• **Assignment**: Which lines of the entries hold the string "sisters"? Copy each one.

• **Material for this task**:
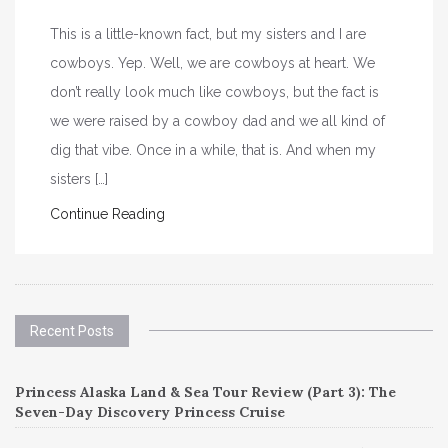
This is a little-known fact, but my sisters and I are
cowboys. Yep. Well, we are cowboys at heart. We
don’t really look much like cowboys, but the fact is
we were raised by a cowboy dad and we all kind of
dig that vibe. Once in a while, that is. And when my
sisters […]
Continue Reading
Recent Posts
Princess Alaska Land & Sea Tour Review (Part 3): The
Seven-Day Discovery Princess Cruise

• **Task answer**:
This is a little-known fact, but my sisters and I are
sisters […]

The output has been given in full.